> **WHAT YOU NEED TO DO**:
Please print each entry below exactly as it stands, but without any pictures.

'''

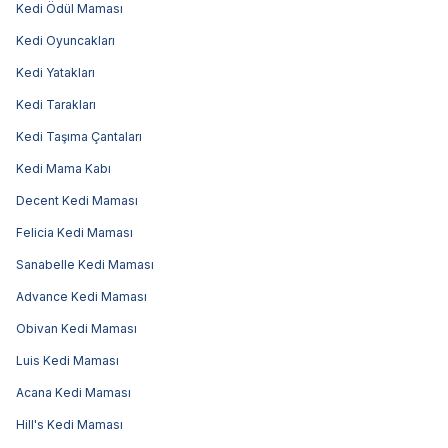
Kedi Ödül Maması
Kedi Oyuncakları
Kedi Yatakları
Kedi Tarakları
Kedi Taşıma Çantaları
Kedi Mama Kabı
Decent Kedi Maması
Felicia Kedi Maması
Sanabelle Kedi Maması
Advance Kedi Maması
Obivan Kedi Maması
Luis Kedi Maması
Acana Kedi Maması
Hill's Kedi Maması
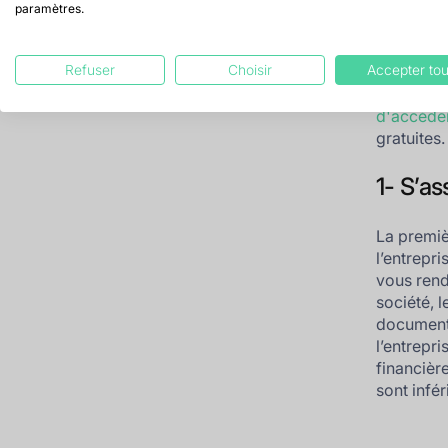
paramètres.
les
…
Refuser
Choisir
Accepter tou
Nous avon
d'accéder
gratuites.
1- S’as
La premiè
l’entrepr
vous rend
société, 
document,
l’entrepri
financièr
sont infér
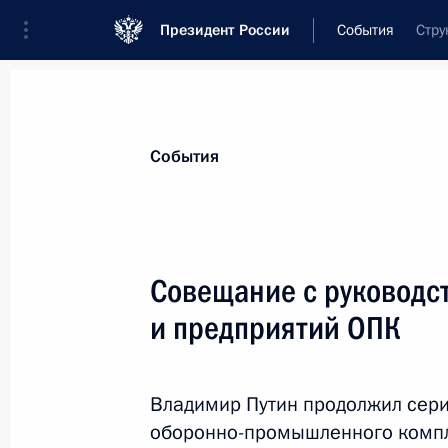
Президент России
События
Стру
Президент
Администрация
Государст
Новости
Стенограммы
Поездки
Те
События
Рубрикация материалов
Все материалы
Совещание с руководс
Послания Федеральному Собранию
и предприятий ОПК
Заявления по важнейшим вопросам
Совещания, заседания, рабочие встречи
Владимир Путин продолжил сер
Речи и обращения
оборонно-промышленного компле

'''

> **SOLVED EXERCISE**:
Kedi Ödül Maması
Kedi Oyuncakları
Kedi Yatakları
Kedi Tarakları
Kedi Taşıma Çantaları
Kedi Mama Kabı
Decent Kedi Maması
Felicia Kedi Maması
Sanabelle Kedi Maması
Advance Kedi Maması
Obivan Kedi Maması
Luis Kedi Maması
Acana Kedi Maması
Hill's Kedi Maması
paramètres.
les
…
Refuser
Choisir
Accepter tou
Nous avon
d'accéder
gratuites.
1- S’as
La premiè
l’entrepr
vous rend
société, 
document,
l’entrepri
financièr
sont infér
Президент России
События
Стру
Президент
Администрация
Государст
Новости
Стенограммы
Поездки
Те
События
Рубрикация материалов
Все материалы
Совещание с руководс
Послания Федеральному Собранию
и предприятий ОПК
Заявления по важнейшим вопросам
Совещания, заседания, рабочие встречи
Владимир Путин продолжил сер
Речи и обращения
оборонно-промышленного компле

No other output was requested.